Exercise directions
Your task is to copy the listing exactly. Drop any pictures from the copy.
********
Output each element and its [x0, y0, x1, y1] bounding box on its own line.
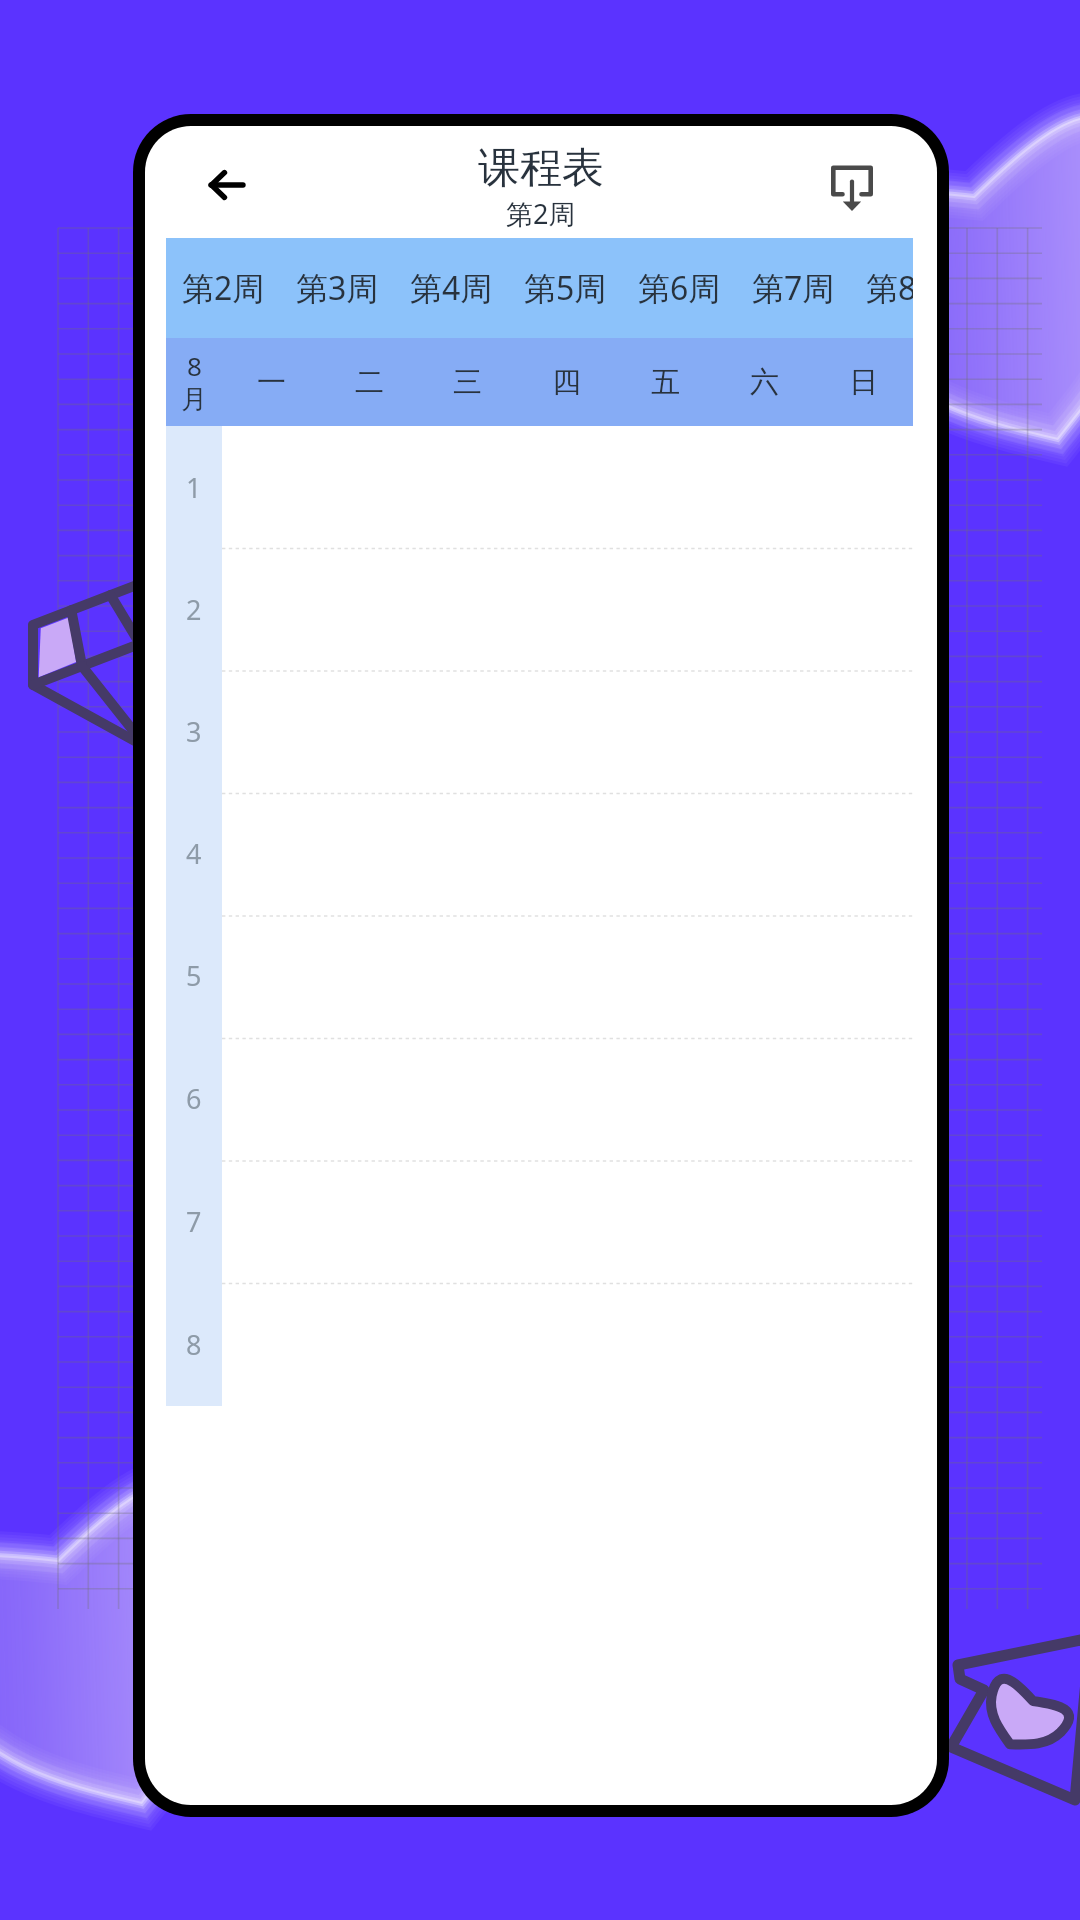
button[interactable]: 第2周 — [166, 238, 280, 338]
staticText: 日 — [849, 364, 878, 401]
staticText: 6 — [186, 1080, 202, 1117]
button[interactable]: 四 — [517, 338, 616, 426]
button[interactable]: 六 — [715, 338, 814, 426]
button[interactable]: 日 — [814, 338, 913, 426]
staticText: 7 — [186, 1203, 202, 1240]
staticText: 一 — [257, 364, 286, 401]
staticText: 8 — [186, 1326, 202, 1363]
button[interactable]: 第8周 — [850, 238, 913, 338]
staticText: 月 — [181, 383, 207, 416]
staticText: 课程表 — [478, 142, 604, 195]
staticText: 第8周 — [866, 266, 913, 310]
staticText: 8 — [187, 348, 202, 383]
button[interactable]: 第6周 — [622, 238, 736, 338]
button[interactable]: 第4周 — [394, 238, 508, 338]
button[interactable]: 三 — [418, 338, 517, 426]
button[interactable]: 第3周 — [280, 238, 394, 338]
staticText: 1 — [186, 469, 202, 506]
button[interactable]: Back — [189, 147, 265, 223]
staticText: 五 — [651, 364, 680, 401]
staticText: 第3周 — [296, 266, 379, 310]
button[interactable]: 五 — [616, 338, 715, 426]
staticText: 二 — [355, 364, 384, 401]
button[interactable]: 第5周 — [508, 238, 622, 338]
staticText: 三 — [453, 364, 482, 401]
staticText: 四 — [552, 364, 581, 401]
staticText: 第2周 — [182, 266, 265, 310]
staticText: 第7周 — [752, 266, 835, 310]
staticText: 第4周 — [410, 266, 493, 310]
staticText: 第2周 — [506, 195, 576, 232]
staticText: 六 — [750, 364, 779, 401]
staticText: 5 — [186, 957, 202, 994]
button[interactable]: 第7周 — [736, 238, 850, 338]
staticText: 第6周 — [638, 266, 721, 310]
staticText: 第5周 — [524, 266, 607, 310]
button[interactable]: 二 — [320, 338, 418, 426]
staticText: 4 — [186, 835, 202, 872]
button[interactable]: Import schedule — [814, 143, 890, 219]
staticText: 2 — [186, 591, 202, 628]
staticText: 3 — [186, 713, 202, 750]
button[interactable]: 一 — [222, 338, 320, 426]
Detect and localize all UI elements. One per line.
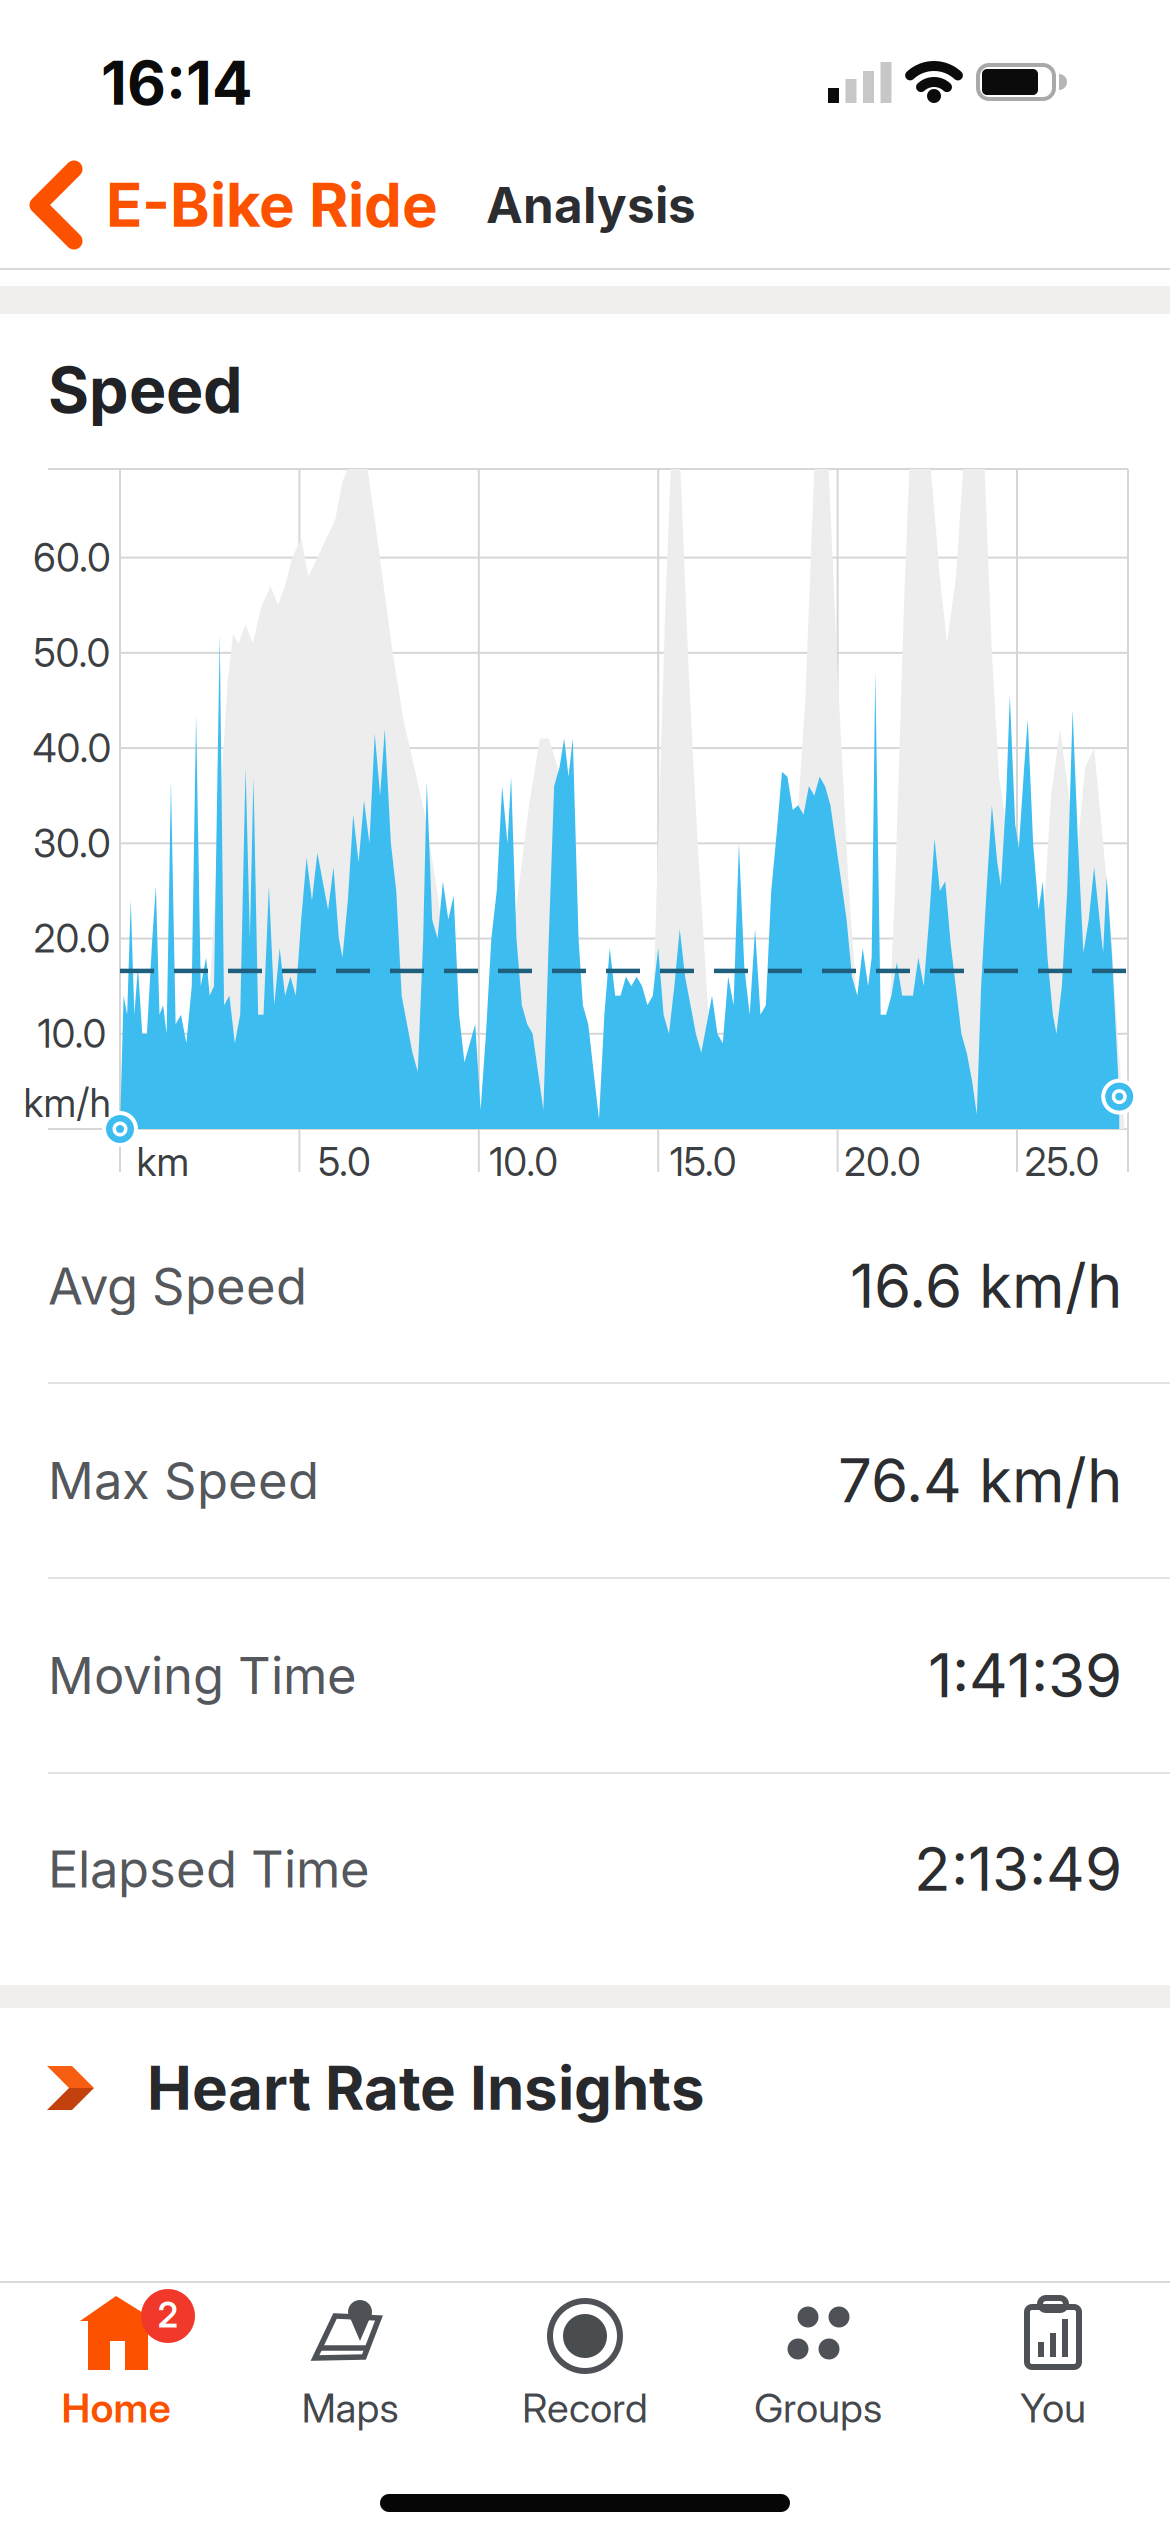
********
Solution for this exercise
Output each element and its [x0, y0, x1, y1] bounding box on its own line.
button[interactable]: 第2周 — [166, 238, 280, 338]
staticText: 日 — [849, 364, 878, 401]
staticText: 6 — [186, 1080, 202, 1117]
button[interactable]: 四 — [517, 338, 616, 426]
button[interactable]: 六 — [715, 338, 814, 426]
button[interactable]: 日 — [814, 338, 913, 426]
staticText: 7 — [186, 1203, 202, 1240]
staticText: 一 — [257, 364, 286, 401]
staticText: 8 — [186, 1326, 202, 1363]
button[interactable]: 第8周 — [850, 238, 913, 338]
staticText: 月 — [181, 383, 207, 416]
staticText: 课程表 — [478, 142, 604, 195]
staticText: 第8周 — [866, 266, 913, 310]
staticText: 8 — [187, 348, 202, 383]
button[interactable]: 第6周 — [622, 238, 736, 338]
button[interactable]: 第4周 — [394, 238, 508, 338]
button[interactable]: 三 — [418, 338, 517, 426]
button[interactable]: 第3周 — [280, 238, 394, 338]
staticText: 1 — [186, 469, 202, 506]
button[interactable]: Back — [189, 147, 265, 223]
staticText: 五 — [651, 364, 680, 401]
staticText: 第3周 — [296, 266, 379, 310]
button[interactable]: 五 — [616, 338, 715, 426]
staticText: 二 — [355, 364, 384, 401]
button[interactable]: 第5周 — [508, 238, 622, 338]
staticText: 三 — [453, 364, 482, 401]
staticText: 四 — [552, 364, 581, 401]
staticText: 第2周 — [182, 266, 265, 310]
staticText: 第7周 — [752, 266, 835, 310]
staticText: 第4周 — [410, 266, 493, 310]
staticText: 第2周 — [506, 195, 576, 232]
staticText: 六 — [750, 364, 779, 401]
staticText: 5 — [186, 957, 202, 994]
button[interactable]: 第7周 — [736, 238, 850, 338]
staticText: 第6周 — [638, 266, 721, 310]
staticText: 第5周 — [524, 266, 607, 310]
button[interactable]: 二 — [320, 338, 418, 426]
staticText: 4 — [186, 835, 202, 872]
button[interactable]: Import schedule — [814, 143, 890, 219]
staticText: 2 — [186, 591, 202, 628]
staticText: 3 — [186, 713, 202, 750]
button[interactable]: 一 — [222, 338, 320, 426]
Detect and localize all UI elements. One per line.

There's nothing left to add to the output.